I always think the economy is going to go up in the long run, for instance. I think any climate issues will go away or be solved. I eat GMOs like they are popcorn.

I can’t wait for the Alzheimer’s vaccine I’m going to take right after my first space tourism adventure.

I read books like “Factfulness” by Hans Rosling and “Enlightenment Now” by Steven Pinker just to keep getting confirmation that all my optimism is SMART. I’m SMART, damnit.

But… The beginning of the end:

Successful famous people are using money to buy their kids into college.

When second or third tier kids (i.e. less qualified) get high SAT scores and get into tier one colleges, what happens?

It’s not just about, “Get those rich people!” There’s a deeper societal impact that is scary.

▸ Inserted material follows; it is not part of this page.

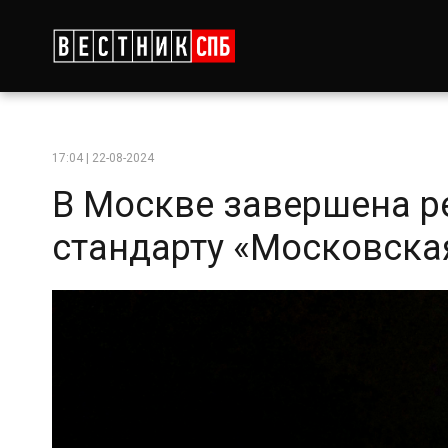
17:04 | 22-08-2024
В Москве завершена р
стандарту «Московска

The real first tier students (i.e. qualified but honest) have too much pressure on them to get high SAT scores and they can no longer get into the first tier colleges.

The first tier kids get into second or third tier colleges, and so on.

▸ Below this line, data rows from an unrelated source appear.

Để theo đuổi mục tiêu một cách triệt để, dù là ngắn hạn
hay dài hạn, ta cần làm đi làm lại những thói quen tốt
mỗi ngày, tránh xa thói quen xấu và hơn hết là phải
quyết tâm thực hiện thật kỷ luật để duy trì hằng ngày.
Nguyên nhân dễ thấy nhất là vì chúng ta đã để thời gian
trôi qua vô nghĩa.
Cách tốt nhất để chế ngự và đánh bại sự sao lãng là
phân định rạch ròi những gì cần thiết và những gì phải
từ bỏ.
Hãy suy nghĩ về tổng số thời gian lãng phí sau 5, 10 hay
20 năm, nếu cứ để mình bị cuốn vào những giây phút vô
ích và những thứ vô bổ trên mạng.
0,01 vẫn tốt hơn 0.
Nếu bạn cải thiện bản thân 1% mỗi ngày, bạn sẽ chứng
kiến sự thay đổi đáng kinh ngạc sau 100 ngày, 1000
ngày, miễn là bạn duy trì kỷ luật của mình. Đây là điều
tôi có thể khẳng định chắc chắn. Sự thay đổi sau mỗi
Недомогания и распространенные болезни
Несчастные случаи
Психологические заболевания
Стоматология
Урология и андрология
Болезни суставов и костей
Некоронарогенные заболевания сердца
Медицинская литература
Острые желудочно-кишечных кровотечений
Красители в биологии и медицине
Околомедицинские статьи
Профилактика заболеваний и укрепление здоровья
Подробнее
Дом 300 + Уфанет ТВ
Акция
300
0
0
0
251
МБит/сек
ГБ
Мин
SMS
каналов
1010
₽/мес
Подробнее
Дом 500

Because demand becomes artificially high and (with the best of intentions) student loans are backed by the government, tuitions go up. Why wouldn’t they? That’s Economics 101.

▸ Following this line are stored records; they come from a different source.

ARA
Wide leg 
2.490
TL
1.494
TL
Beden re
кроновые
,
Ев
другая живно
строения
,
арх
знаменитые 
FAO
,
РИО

Unqualified but dishonest kids will marry other kids at their college and have rich, famous kids, passing on their mediocre genes.

And the real first tier kids will go to sub-par schools and get into higher debt.

Their potential will be funneled into debt payments rather than creating innovation.

Their kids will be held down by that debt and will end up in third tier or fourth tier schools as this trend continues.

This will reduce their networking opportunities.

What is the result?

Income inequality spreads. Dumb, rich people get richer. Smart, poor (or smart, honest, rich) people get poorer.

This is not a rich vs poor thing. I want the first tier kids to get RICH beyond belief. I want them to cure cancer and make $100 for every person they cure.

I want them to create stem cell meats and get $1 for every hydroponic steak sold.

But they won’t. They will be HR manager at Procter & Gamble and their kids will be janitors with community college degrees.

Nothing wrong with that.

But when there is income inequality like this, people get angry without understanding the reason.

This is what creates the extremes at each side of a relatively centrist country.

With one side insisting on income redistribution (a form of fascism) and the other side leaning towards fascism.

But, you might say, only 50 parents were caught.

Obviously that was just the tip of the iceberg. My guess is there are thousands of parents or more sweating it out this morning.

We will never find all of them.

And the system will create more quiet techniques for cheating and the brave, rich, and deceitful among us will find more clever ways to get their kids advantages.

The real first tier future entrepreneurs will struggle for the scraps of success they would have been due in an honest system.

Income inequality ends in two ways historically: war and plague.

Think of every great empire from Rome to the United Kingdom that ultimately disintegrated into its excesses after massive income inequality.

Now… I couldn’t call myself an optimist if I didn’t have a solution:

Solution: 

  • Make online universities accredited.
  • Give incentives for companies to reward skill acquisition over college degree.
  • Stop backing student loans when the students can’t even get relief from debt in a bankruptcy.
  • Provide student loan relief to 20 million Americans. How do you pay for it? Just print the money. 2009 showed you can print $1 trillion and the resulting increase in productivity will offset inflation. This will be an even greater increase in productivity. And if there is inflation, so be it.
  • Punish severely guilty parents of the current crime, reducing the incentives for future parents to do this.
  • Take away the degrees of any kids that got their admissions illegally.

Some of these sound harsh.

But I see kids staying up until 2 in the morning studying for rigged SATs to compete with kids who have these illegal advantages.

I don’t care if their competitors are smarter than them or come from rich families. I care that they cheat.

And cheating makes anxiety levels of all other teenagers go up, causing mental and physical health challenges later in life, not to mention the income inequality mentioned above.

I’m a pessimist. But this is how we save the world.